The report, written by the parish's Finance Council after it reviewed private archdiocesan records, said that Cuenin's removal "lacked due process."
"And that leaves its motives open to question," the report said.
Cuenin announced his resignation at Our Lady Help of Christians in Newton to stunned parishioners after an archdiocese audit reported that he had violated several policies by taking a $500 monthly stipend and by allowing the parish to lease a Honda Accord for him.
His supporters, however, have said that he is being punished for his outspoken criticism of the archdiocese over its policies on gay rights and women, and for its handling of the clergy sex abuse scandal. Cuenin is living at Saint Julia Parish in Weston, and fills temporary vacancies for the archdiocese. Because he broke financial rules, Cuenin will not be able to have his own parish again.
The parish committee report also calls the actions against Cuenin "harsh and unjust."
It also criticizes the policies used as the basis for his removal as being vague, inconsistent, and not readily available.
The committee, for example, requested updated copies of archdiocesan policies, and said it had been told by the archdiocese that "they cannot be located."
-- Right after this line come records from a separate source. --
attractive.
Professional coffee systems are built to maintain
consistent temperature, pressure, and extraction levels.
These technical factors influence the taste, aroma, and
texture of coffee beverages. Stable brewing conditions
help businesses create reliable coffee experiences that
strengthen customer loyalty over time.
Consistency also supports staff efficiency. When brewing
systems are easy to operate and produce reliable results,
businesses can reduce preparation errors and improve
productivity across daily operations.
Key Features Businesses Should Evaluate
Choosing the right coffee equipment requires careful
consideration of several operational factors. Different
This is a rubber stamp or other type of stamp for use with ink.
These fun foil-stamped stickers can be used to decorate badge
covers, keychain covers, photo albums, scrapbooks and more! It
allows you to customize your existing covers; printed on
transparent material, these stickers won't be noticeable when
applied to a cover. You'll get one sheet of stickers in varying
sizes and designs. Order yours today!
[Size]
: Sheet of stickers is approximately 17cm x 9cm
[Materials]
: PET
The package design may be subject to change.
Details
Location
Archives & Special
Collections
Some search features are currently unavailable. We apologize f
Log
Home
The report also says that it could find no written prohibition against a parish providing its pastor with a leased car, though the archdiocese said that policy was implied in regulations about reimbursements for mileage involved in clerical and pastoral visits for the parish.
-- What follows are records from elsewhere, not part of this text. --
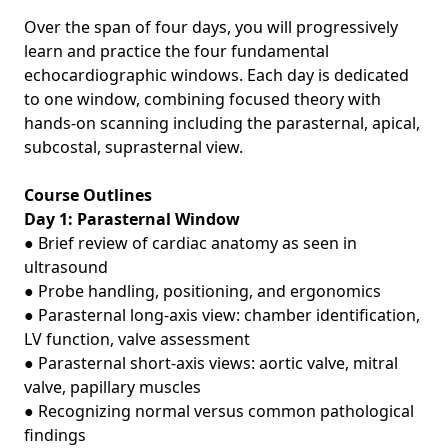
Over the span of four days, you will progressively
learn and practice the four fundamental
echocardiographic windows. Each day is dedicated
to one window, combining focused theory with
hands‑on scanning including the parasternal, apical,
subcostal, suprasternal view.
Course Outlines
Day 1: Parasternal Window
● Brief review of cardiac anatomy as seen in
ultrasound
● Probe handling, positioning, and ergonomics
● Parasternal long‑axis view: chamber identification,
LV function, valve assessment
● Parasternal short‑axis views: aortic valve, mitral
valve, papillary muscles
● Recognizing normal versus common pathological
findings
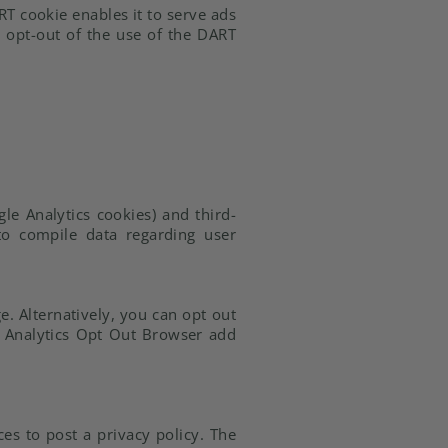
RT cookie enables it to serve ads
y opt-out of the use of the DART
le Analytics cookies) and third-
 to compile data regarding user
. Alternatively, you can opt out
le Analytics Opt Out Browser add
ces to post a privacy policy. The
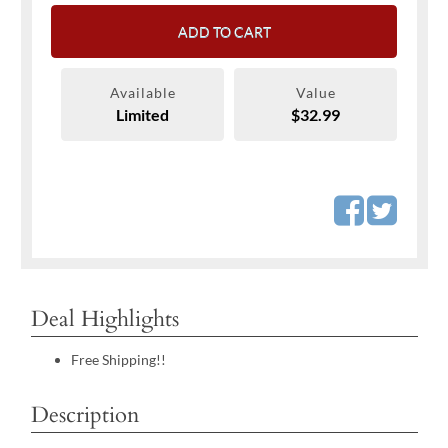
ADD TO CART
Available
Value
Limited
$32.99
Deal Highlights
Free Shipping!!
Description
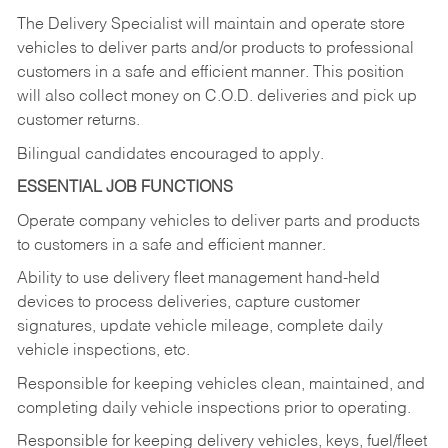
The Delivery Specialist will maintain and operate store
vehicles to deliver parts and/or products to professional
customers in a safe and efficient manner. This position
will also collect money on C.O.D. deliveries and pick up
customer returns.
Bilingual candidates encouraged to apply.
ESSENTIAL JOB FUNCTIONS
Operate company vehicles to deliver parts and products
to customers in a safe and efficient manner.
Ability to use delivery fleet management hand-held
devices to process deliveries, capture customer
signatures, update vehicle mileage, complete daily
vehicle inspections, etc.
Responsible for keeping vehicles clean, maintained, and
completing daily vehicle inspections prior to operating.
Responsible for keeping delivery vehicles, keys, fuel/fleet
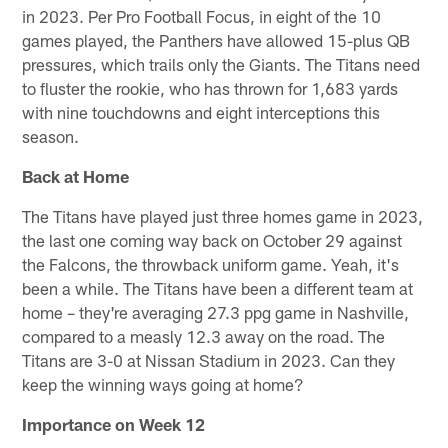
in 2023. Per Pro Football Focus, in eight of the 10
games played, the Panthers have allowed 15-plus QB
pressures, which trails only the Giants. The Titans need
to fluster the rookie, who has thrown for 1,683 yards
with nine touchdowns and eight interceptions this
season.
Back at Home
The Titans have played just three homes game in 2023,
the last one coming way back on October 29 against
the Falcons, the throwback uniform game. Yeah, it's
been a while. The Titans have been a different team at
home – they're averaging 27.3 ppg game in Nashville,
compared to a measly 12.3 away on the road. The
Titans are 3-0 at Nissan Stadium in 2023. Can they
keep the winning ways going at home?
Importance on Week 12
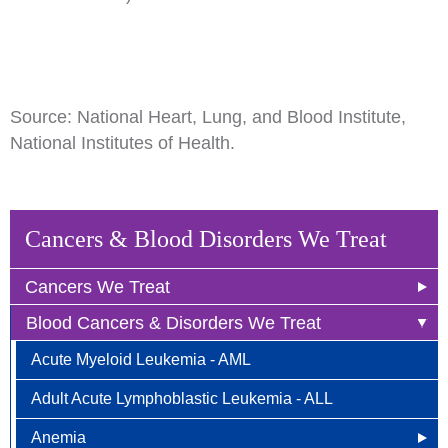
Source: National Heart, Lung, and Blood Institute,
National Institutes of Health.
Cancers & Blood Disorders We Treat
Cancers We Treat
Blood Cancers & Disorders We Treat
Anal Cancer
Acute Myeloid Leukemia - AML
Breast Cancer
Adult Acute Lymphoblastic Leukemia - ALL
Newly Diagnosed
Bladder Cancer
Anemia
Why Choose HOA
Bone & Soft Tissue (Sarcoma)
The committee also says that the $5 per day limit on stipends is ambiguous. "Based on past practices in the archdiocese, this limit has been seen by many as not applying to stipends/offerings given for marriages, baptisms, and funerals," the report said, arguing that priests in active parishes receive much more than $5 per day.
A spokesman for the archdiocese, Terrence C. Donilon, said that Cuenin will not return.
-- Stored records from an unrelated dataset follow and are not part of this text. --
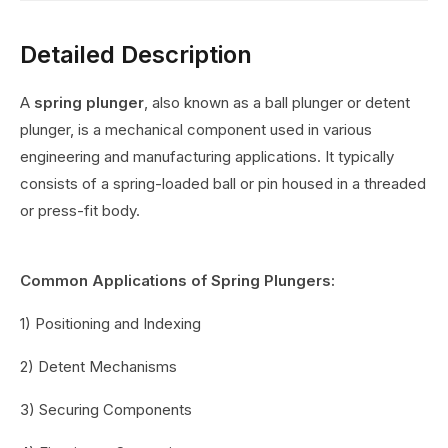
Detailed Description
A
spring plunger
, also known as a ball plunger or detent
plunger, is a mechanical component used in various
engineering and manufacturing applications. It typically
consists of a spring-loaded ball or pin housed in a threaded
or press-fit body.
Common Applications of Spring Plungers:
1) Positioning and Indexing
2) Detent Mechanisms
3) Securing Components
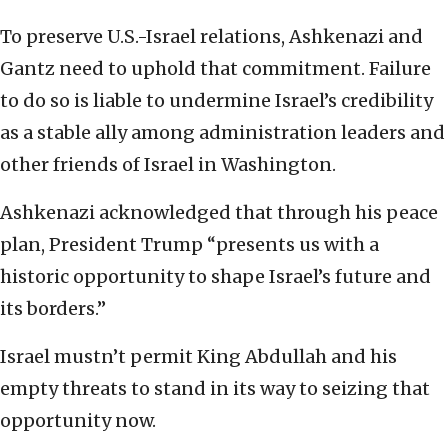
To preserve U.S.-Israel relations, Ashkenazi and
Gantz need to uphold that commitment. Failure
to do so is liable to undermine Israel’s credibility
as a stable ally among administration leaders and
other friends of Israel in Washington.
Ashkenazi acknowledged that through his peace
plan, President Trump “presents us with a
historic opportunity to shape Israel’s future and
its borders.”
Israel mustn’t permit King Abdullah and his
empty threats to stand in its way to seizing that
opportunity now.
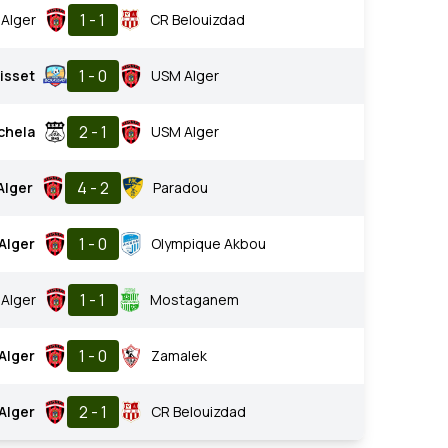
1 - 1
Alger
CR Belouizdad
1 - 0
isset
USM Alger
2 - 1
chela
USM Alger
4 - 2
Alger
Paradou
1 - 0
Alger
Olympique Akbou
1 - 1
Alger
Mostaganem
1 - 0
Alger
Zamalek
2 - 1
Alger
CR Belouizdad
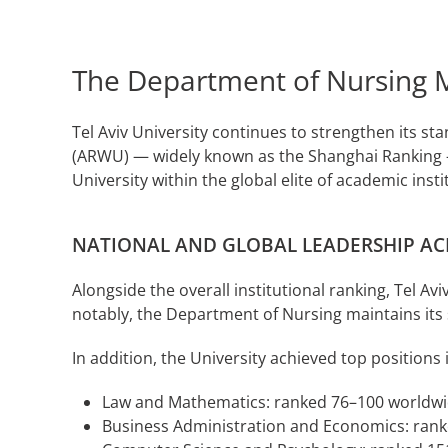
The Department of Nursing Mai
Tel Aviv University continues to strengthen its st
(ARWU) — widely known as the Shanghai Ranking — 
University within the global elite of academic ins
NATIONAL AND GLOBAL LEADERSHIP AC
Alongside the overall institutional ranking, Tel A
notably, the Department of Nursing maintains its 
In addition, the University achieved top positions 
Law and Mathematics: ranked 76–100 worldw
Business Administration and Economics: ran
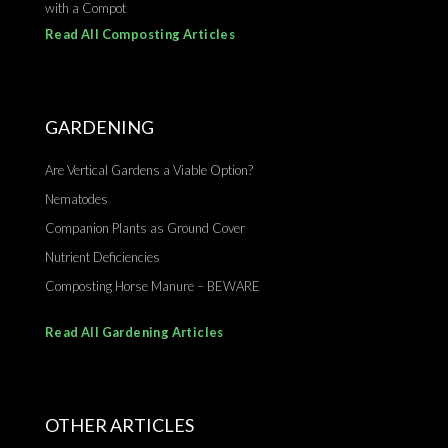
with a Compot
Read All Composting Articles
GARDENING
Are Vertical Gardens a Viable Option?
Nematodes
Companion Plants as Ground Cover
Nutrient Deficiencies
Composting Horse Manure – BEWARE
Read All Gardening Articles
OTHER ARTICLES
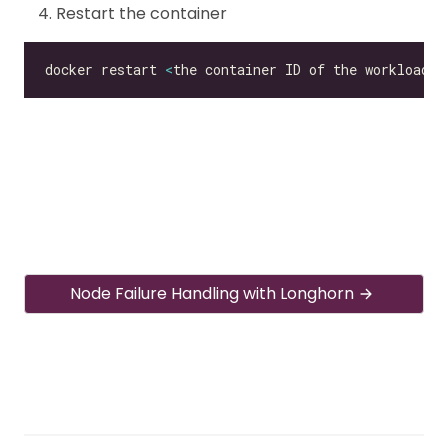
Restart the container
docker restart 
<
the container ID of the workload
>
Node Failure Handling with Longhorn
"Every priest and pastor in the archdiocese knows the stipend rule," Donilon said in an interview.
"He is the steward of finances there, and he was responsible for that," Donilon said. "The decision has been made."
Cuenin has "left; he's resigned," he said. "We would like to look at this in a go-forward process here.
"We've got a young, vibrant, exciting, talented priest in there now who is doing a great job," Donilon said of the Rev. Christopher J. Coyne, a former spokesman for the Archdiocese of Boston.
The parish report, however, notes that because of Cuenin's resignation, "large numbers of parishioners have left, collections are down, and the financial strength and stability Father Cuenin worked so hard to develop and maintain have been compromised."
Since Cuenin left, the parish has held closed-door sessions for parishioners to vent.